White House Can't Hide Look Into Koch Tax Data Misuse


 Posted 
Scandal: A court tells the White House to ac knowledge the existence of a probe into whether one of its advisers used private tax records for political gain. Transparency is being forced on an administration that's anything but.
In 2010, an attorney for industrialists and libertarian political donors Charles and David Koch told the Weekly Standard of a senior Obama aide telling reporters on background that the Kochs "do not pay corporate income tax" through their company, Koch Industries.
How, the attorney justifiably wondered, did the White House get his clients' private information from the IRS?
The anonymous official has since been identified as former White House senior economics adviser Austin Goolsbee, and his remarks were aimed to besmirch the Koch brothers and their group Americans for Prosperity, the bête noir of Democrats and the White House for helping expose Obama administration failures and the dangers of its policies.

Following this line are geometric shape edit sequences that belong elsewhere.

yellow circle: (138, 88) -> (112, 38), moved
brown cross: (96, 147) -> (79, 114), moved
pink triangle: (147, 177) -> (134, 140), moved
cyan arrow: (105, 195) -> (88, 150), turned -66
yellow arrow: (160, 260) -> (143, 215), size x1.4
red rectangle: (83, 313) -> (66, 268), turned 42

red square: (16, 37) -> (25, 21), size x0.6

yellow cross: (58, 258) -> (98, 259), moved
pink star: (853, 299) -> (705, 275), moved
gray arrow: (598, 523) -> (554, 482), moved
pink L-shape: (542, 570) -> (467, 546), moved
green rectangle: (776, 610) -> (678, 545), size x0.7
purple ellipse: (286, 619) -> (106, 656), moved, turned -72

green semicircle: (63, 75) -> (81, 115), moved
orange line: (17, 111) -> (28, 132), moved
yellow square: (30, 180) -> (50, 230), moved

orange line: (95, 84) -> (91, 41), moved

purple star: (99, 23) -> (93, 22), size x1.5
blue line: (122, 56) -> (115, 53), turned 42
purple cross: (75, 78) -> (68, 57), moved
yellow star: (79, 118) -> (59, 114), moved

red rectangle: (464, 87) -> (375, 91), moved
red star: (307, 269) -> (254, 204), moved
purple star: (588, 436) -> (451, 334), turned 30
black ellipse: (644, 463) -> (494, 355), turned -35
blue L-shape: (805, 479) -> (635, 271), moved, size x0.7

In a conference call with reporters, the Washington Post reported, Goolsbee used Koch Industries as an example to back up an administration claim that half of all business income went to companies that manage to avoid paying corporate income taxes.

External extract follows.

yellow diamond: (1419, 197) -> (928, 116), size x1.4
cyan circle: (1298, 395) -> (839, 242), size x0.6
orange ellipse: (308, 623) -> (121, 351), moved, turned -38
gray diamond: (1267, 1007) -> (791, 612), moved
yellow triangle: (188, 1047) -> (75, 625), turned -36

Goolsbee could not have made his claim without access to the Kochs' private tax data, something a White House official is not supposed to have. The administration's early excuses were that he obtained the data from an unidentified government board and later that he must have read about it somewhere.
A group of six Republican senators, led by Charles Grassley of Iowa, shot off a letter to the Treasury Inspector General for Tax Administration, complaining that Goolsbee's statement "implies direct knowledge of Koch's legal and tax status, which would appear to be a violation of" federal tax laws.
The inspector general responded that it was launching an investigation into the matter but, as the Washington Free Beacon reports, the IG never released any report or investigation results to the American people or to the senators who made the inquiry. The matter suddenly disappeared from view.
As the Free Beacon notes, the inspector general has refused Freedom of Information Act requests from the Free Beacon, Koch Industries and the government watchdog group Cause of Action. The IG office used the false argument that it could not release information pertaining to an investigation of the illegal use of private tax information because that itself would involve the release of private tax information.
The government used a similar excuse in a National Organization for Marriage case that resulted in a $52,000 government settlement. NOM's private tax data were leaked to the Human Rights Campaign, at the time headed by Joe Solmonese, a left-wing activist and Huffington Post contributor. Solmonese later became a 2012 Obama campaign co-chairman.
U.S. District Court Judge for the District of Columbia Amy Berman Jackson did not buy the IG's excuse and granted Cause of Action's motion for a summary judgment, ordering the inspector general to provide Cause of Action the documents requested pertaining to the investigation into Goolsbee's actions.
Jackson ruled, "The fact that (the inspector general) has publicly announced that it has investigated unlawful disclosures of, or access to, that body of information protected by statute as 'return information' strongly suggests that the fact of an investigation is not, itself, 'return information.'"
"The court has ruled that the government cannot hide behind confidentiality laws from preventing Americans from knowing if our president has gained unauthorized access to their tax information," Cause of Action Executive Director Dan Epstein said in a statement.
The most transparent administration in history is once again trying to hide its use of the IRS, the agency that most Americans fear most, as a weapon to punish and intimidate its political opponents.